TASK INSTRUCTIONS:
Each line of the records below that contains "Nápověda" needs to be copied.

Page-level text extractions
=== Begin Enclosure ===

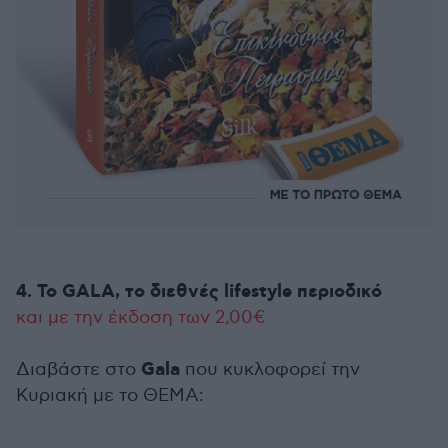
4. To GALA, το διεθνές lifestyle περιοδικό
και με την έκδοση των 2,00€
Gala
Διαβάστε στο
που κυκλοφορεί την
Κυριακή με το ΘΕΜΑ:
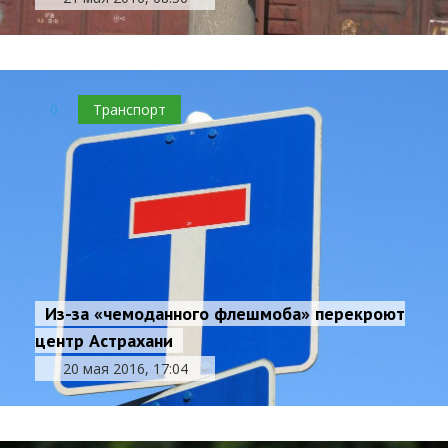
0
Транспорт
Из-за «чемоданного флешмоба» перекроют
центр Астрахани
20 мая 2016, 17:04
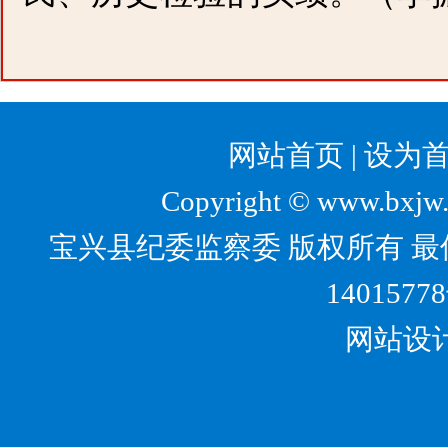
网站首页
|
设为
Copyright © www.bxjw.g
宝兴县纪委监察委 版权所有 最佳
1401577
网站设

=== End Enclosure ===
=== Begin Enclosure ===

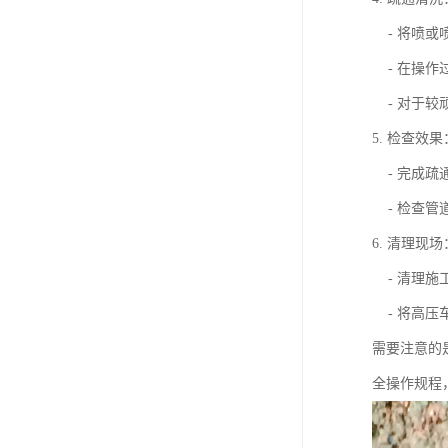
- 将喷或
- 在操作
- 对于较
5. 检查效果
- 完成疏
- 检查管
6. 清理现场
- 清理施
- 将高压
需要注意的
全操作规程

=== End Enclosure ===
=== Begin Enclosure ===

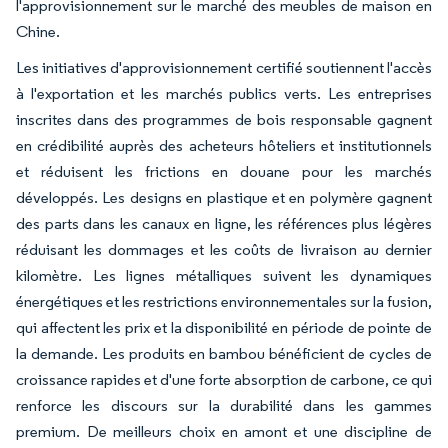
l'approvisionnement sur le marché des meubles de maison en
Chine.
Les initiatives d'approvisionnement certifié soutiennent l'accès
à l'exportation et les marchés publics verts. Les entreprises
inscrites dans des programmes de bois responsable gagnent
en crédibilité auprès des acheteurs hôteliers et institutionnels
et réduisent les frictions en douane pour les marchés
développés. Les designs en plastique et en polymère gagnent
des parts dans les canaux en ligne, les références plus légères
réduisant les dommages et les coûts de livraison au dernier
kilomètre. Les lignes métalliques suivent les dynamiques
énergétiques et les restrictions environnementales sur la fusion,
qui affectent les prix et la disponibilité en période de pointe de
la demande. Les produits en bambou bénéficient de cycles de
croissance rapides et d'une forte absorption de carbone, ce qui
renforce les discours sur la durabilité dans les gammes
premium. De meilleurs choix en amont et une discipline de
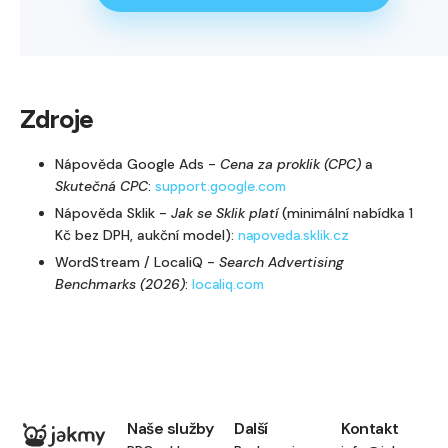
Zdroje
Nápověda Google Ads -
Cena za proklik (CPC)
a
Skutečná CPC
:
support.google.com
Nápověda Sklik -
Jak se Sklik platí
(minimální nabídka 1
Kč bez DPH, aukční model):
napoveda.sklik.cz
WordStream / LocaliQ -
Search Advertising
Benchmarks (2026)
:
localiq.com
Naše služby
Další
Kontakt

=== End Enclosure ===

RESPONSE AREA:
Nápověda Google Ads -
Nápověda Sklik -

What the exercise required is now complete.